Low flow Priapism Procedures with Dr. Gawron

  • Oral terbutaline is no longer recommended

  • Priapism Treatment:

    • Dorsal nerve block: 

      • Lidocaine without epinephrine preferred

      • Inject at the base of the penis at the 10 and 2 o’clock positions on the dorsal surface

      • Needle depth of 3-5 mm with “pop” as Buck’s fascia is crossed

    • Corporal aspiration

      • Large bore needle inserted at 10 or 2 o’clock position near the base of the penis

      • Butterfly needle preferred as this allows easy aspiration

      • 20-30 cc syringe used for aspiration until detumescence

      • Small aliquots of saline irrigation can be used if blood is coagulated

    •  Post detumescence:

      • apply a plastic bandage

      • Consider starting patient on pseudoephedrine

      • Follow-up with urology within 3 days 

    • If attempted detumescence fails, transfer to a facility where urology is available. 

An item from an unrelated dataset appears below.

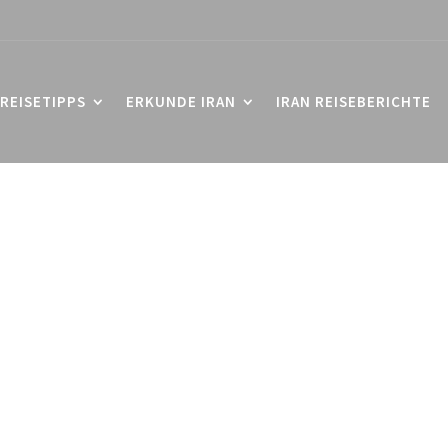
REISETIPPS
ERKUNDE IRAN
IRAN REISEBERICHTE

Suprapubic Catheter Placement with Dr. Walsh

  • Decompressed bladder is a contraindication to ED physician placed suprapubic bladder catheter as there is a high risk for injury to adjacent structures

  • Equipment: Scalpel, trocar, and suprapublic catheter. Alternatively can use a CVC catheter as long as all of the ports are within the bladder however the CVC catheter will not have a balloon to prevent the catheter from dislodging. 

    • Step 1: Anesthetize with local injection of lidocaine

    • Step 2: Make a skin nic over the area of insertion

    • Step 3: Insert trocar with sheath in place. Use one swift motion. Urine should flow through the sheath.

    • Step 4: Remove the trocar leaving the sheath in place in communication with the bladder

    • Step 5: Insert the cath through the sheath and inflate the balloon

    • Step 6: Remove the sheath and attach the catheter to the foley collection bag.